[ABOUT THIS EXERCISE]: If a line includes "kein", copy it out of the entries.

[LISTED RECORDS]:
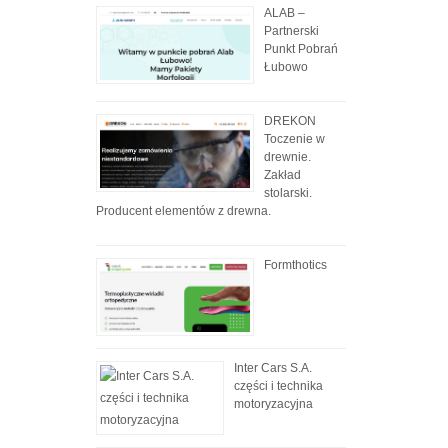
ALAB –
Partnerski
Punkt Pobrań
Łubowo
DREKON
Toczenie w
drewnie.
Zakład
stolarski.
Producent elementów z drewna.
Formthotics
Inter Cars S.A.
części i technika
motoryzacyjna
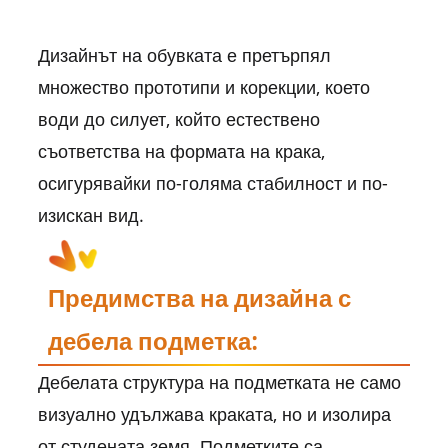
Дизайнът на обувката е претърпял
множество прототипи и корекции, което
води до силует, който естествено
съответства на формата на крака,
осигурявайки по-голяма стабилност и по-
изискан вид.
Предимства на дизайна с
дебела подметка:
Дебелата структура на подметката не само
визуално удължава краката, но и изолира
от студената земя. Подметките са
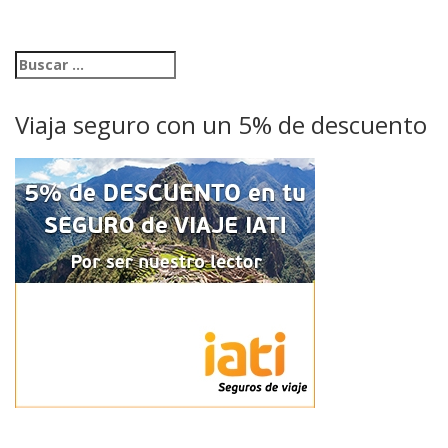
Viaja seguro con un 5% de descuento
...
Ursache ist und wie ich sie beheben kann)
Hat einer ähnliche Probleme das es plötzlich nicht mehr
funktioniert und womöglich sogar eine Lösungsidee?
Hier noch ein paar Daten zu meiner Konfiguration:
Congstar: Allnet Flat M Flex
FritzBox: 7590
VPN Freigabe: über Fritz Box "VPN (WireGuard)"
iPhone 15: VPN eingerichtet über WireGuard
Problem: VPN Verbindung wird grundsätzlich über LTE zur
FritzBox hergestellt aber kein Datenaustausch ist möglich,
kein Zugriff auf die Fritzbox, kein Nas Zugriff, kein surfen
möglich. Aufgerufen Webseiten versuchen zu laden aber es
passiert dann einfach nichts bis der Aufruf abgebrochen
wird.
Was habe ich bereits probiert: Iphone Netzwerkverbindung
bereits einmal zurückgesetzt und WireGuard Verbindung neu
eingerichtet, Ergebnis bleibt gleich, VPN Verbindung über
==
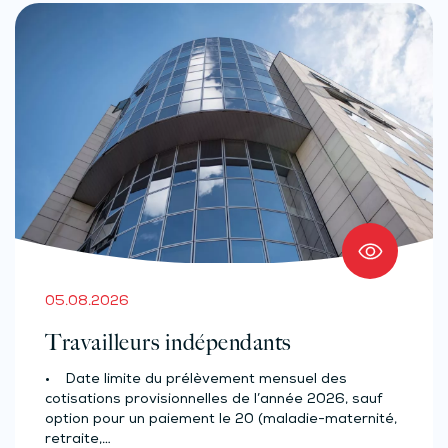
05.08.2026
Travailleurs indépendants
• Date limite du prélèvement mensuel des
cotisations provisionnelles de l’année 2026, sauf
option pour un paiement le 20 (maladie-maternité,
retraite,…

[ANSWER TO THE EXERCISE]:
FritzBox hergestellt aber kein Datenaustausch ist möglich,
kein Zugriff auf die Fritzbox, kein Nas Zugriff, kein surfen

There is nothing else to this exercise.